WHAT YOU SHOULD DO
Write out the records below from the first line through the line containing "биологические характеристики, что", leaving out any pictures.

Collected data
────
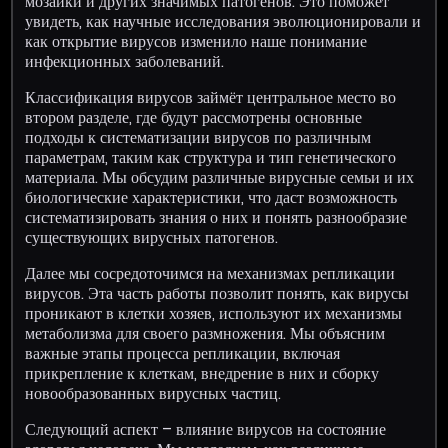
мозаики и других значимых патогенов. Это поможет
увидеть, как научные исследования эволюционировали и
как открытие вирусов изменило наше понимание
инфекционных заболеваний.
Классификация вирусов займёт центральное место во
втором разделе, где будут рассмотрены основные
подходы к систематизации вирусов по различным
параметрам, таким как структура и тип генетического
материала. Мы обсудим различные вирусные семьи и их
биологические характеристики, что даст возможность
систематизировать знания о них и понять разнообразие
существующих вирусных патогенов.
Далее мы сосредоточимся на механизмах репликации
вирусов. Эта часть работы позволит понять, как вирусы
проникают в клетки хозяев, используют их механизмы
метаболизма для своего размножения. Мы объясним
важные этапы процесса репликации, включая
прикрепление к клеткам, внедрение в них и сборку
новообразованных вирусных частиц.
Следующий аспект – влияние вирусов на состояние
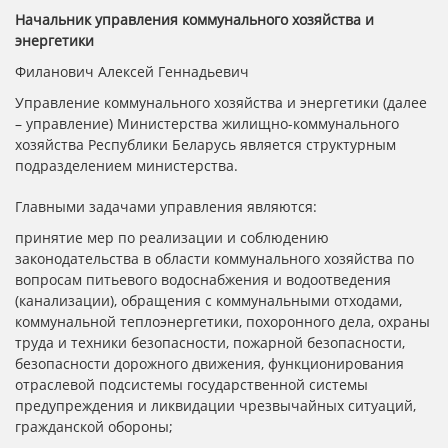
Начальник управления коммунального хозяйства и
энергетики
Филанович Алексей Геннадьевич
Управление коммунального хозяйства и энергетики (далее
– управление) Министерства жилищно-коммунального
хозяйства Республики Беларусь является структурным
подразделением министерства.
Главными задачами управления являются:
принятие мер по реализации и соблюдению
законодательства в области коммунального хозяйства по
вопросам питьевого водоснабжения и водоотведения
(канализации), обращения с коммунальными отходами,
коммунальной теплоэнергетики, похоронного дела, охраны
труда и техники безопасности, пожарной безопасности,
безопасности дорожного движения, функционирования
отраслевой подсистемы государственной системы
предупреждения и ликвидации чрезвычайных ситуаций,
гражданской обороны;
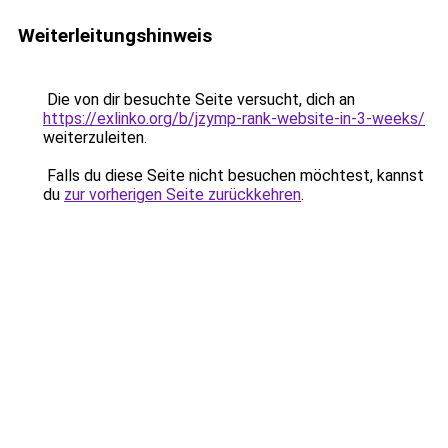
Weiterleitungshinweis
Die von dir besuchte Seite versucht, dich an
https://exlinko.org/b/jzymp-rank-website-in-3-weeks/
weiterzuleiten.
Falls du diese Seite nicht besuchen möchtest, kannst
du
zur vorherigen Seite zurückkehren
.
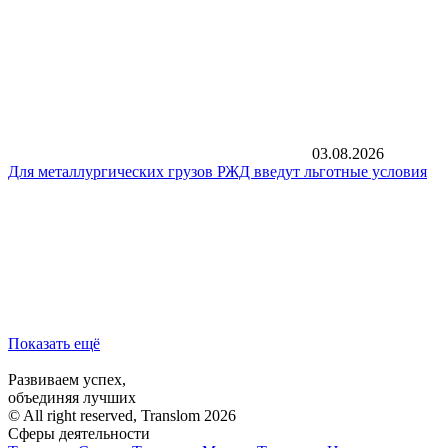
03.08.2026
Для металлургических грузов РЖД введут льготные условия
Показать ещё
Развиваем успех,
объединяя лучших
© All right reserved, Translom 2026
Сферы деятельности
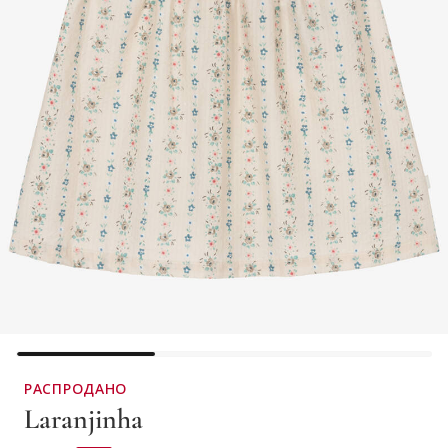
РАСПРОДАНО
Laranjinha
────
RESPONSE TO THIS EXERCISE
мозаики и других значимых патогенов. Это поможет
увидеть, как научные исследования эволюционировали и
как открытие вирусов изменило наше понимание
инфекционных заболеваний.
Классификация вирусов займёт центральное место во
втором разделе, где будут рассмотрены основные
подходы к систематизации вирусов по различным
параметрам, таким как структура и тип генетического
материала. Мы обсудим различные вирусные семьи и их
биологические характеристики, что даст возможность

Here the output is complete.